Il baissa les yeux et revint au monde réel, puis répondit en souriant :

— Je ne les tolère pas plus. Mais là, ce n’est pas une noble, c’est Istinie, ça n’a rien à voir.

— Je porte à ta connaissance qu’un noble métier m’attendait, répliqua cette dernière, pourtant mon souhait fut d'ici venir intégrer la chevalerie Sange.
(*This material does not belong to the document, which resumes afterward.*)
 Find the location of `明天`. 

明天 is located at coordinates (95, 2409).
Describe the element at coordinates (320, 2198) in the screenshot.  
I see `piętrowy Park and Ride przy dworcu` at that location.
— Un métier tranquille comme pour ta sœur, celle qui forge des épées ? dit Poène, revenant à la charge.

— Cessez donc, ce n’est pas le soir. Vous réglerez vos problèmes dans une arène de combat. Nues. Et enduites d’huile, dit Anaelis avec tout le sérieux du monde.

Au moins s’accordèrent-elles à le frapper en même temps.